Start of Material for this exercise

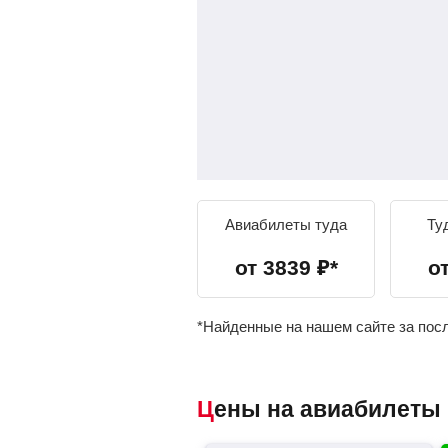
Авиабилеты туда
Ту
от
3839
₽
*
о
*Найденные на нашем сайте за пос
Цены на авиабилеты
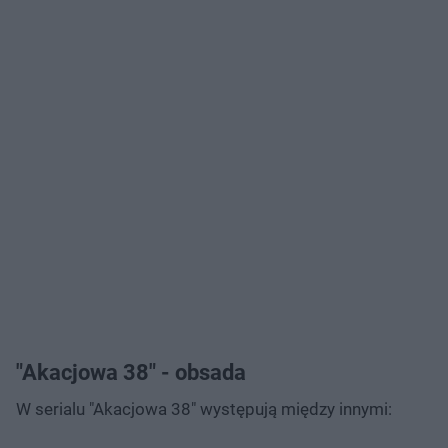
"Akacjowa 38" - obsada
W serialu "Akacjowa 38" występują między innymi:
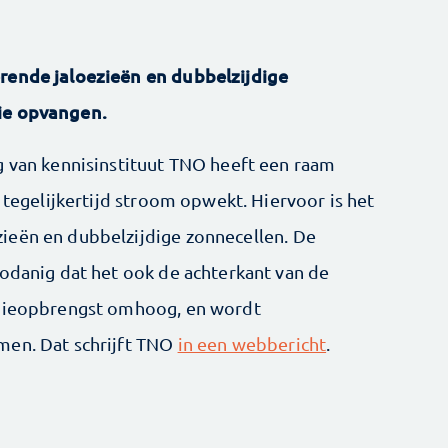
rende jaloezieën en dubbelzijdige
gie opvangen.
g van kennisinstituut TNO heeft een raam
n tegelijkertijd stroom opwekt. Hiervoor is het
ieën en dubbelzijdige zonnecellen. De
zodanig dat het ook de achterkant van de
rgieopbrengst omhoog, en wordt
men. Dat schrijft TNO
in een webbericht
.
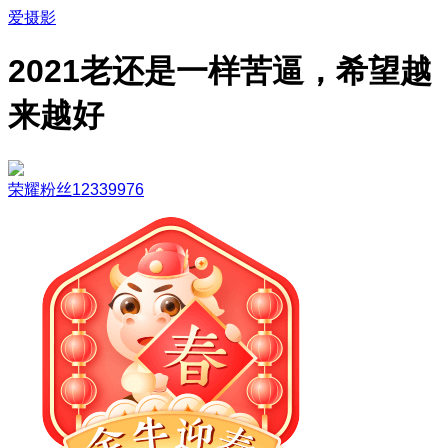
爱摄影
2021老还是一样苦逼，希望越
来越好
荣耀粉丝12339976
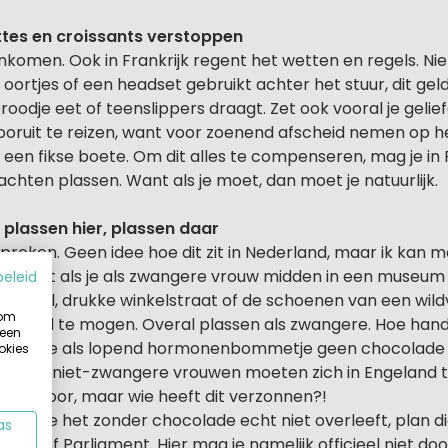
ttes en croissants verstoppen
komen. Ook in Frankrijk regent het wetten en regels. Nie
 oortjes of een headset gebruikt achter het stuur, dit geldt
oodje eet of teenslippers draagt. Zet ook vooral je gelie
ooruit te reizen, want voor zoenend afscheid nemen op het
 - een fikse boete. Om dit alles te compenseren, mag je in 
achten plassen. Want als je moet, dan moet je natuurlijk.
 plassen hier, plassen daar
roken. Geen idee hoe dit zit in Nederland, maar ik kan m
a vindt als je als zwangere vrouw midden in een museum 
beleid
n winkel, drukke winkelstraat of de schoenen van een wil
 om
 het wel te mogen. Overal plassen als zwangere. Hoe hand
 een
, is dat je als lopend hormonenbommetje geen chocolade
okies
. Ook niet-zwangere vrouwen moeten zich in Engeland t
orry hoor, maar wie heeft dit verzonnen?!
nkt dat je het zonder chocolade echt niet overleeft, plan 
as
use of Parliament. Hier mag je namelijk officieel niet doo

End of Material for this exercise

» **What is needed**
Which lines run from the one containing "nkt dat je het" to the end of the entries above? Quote exactly those, and only those.

» **Written answer**
nkt dat je het zonder chocolade echt niet overleeft, plan 
as
use of Parliament. Hier mag je namelijk officieel niet doo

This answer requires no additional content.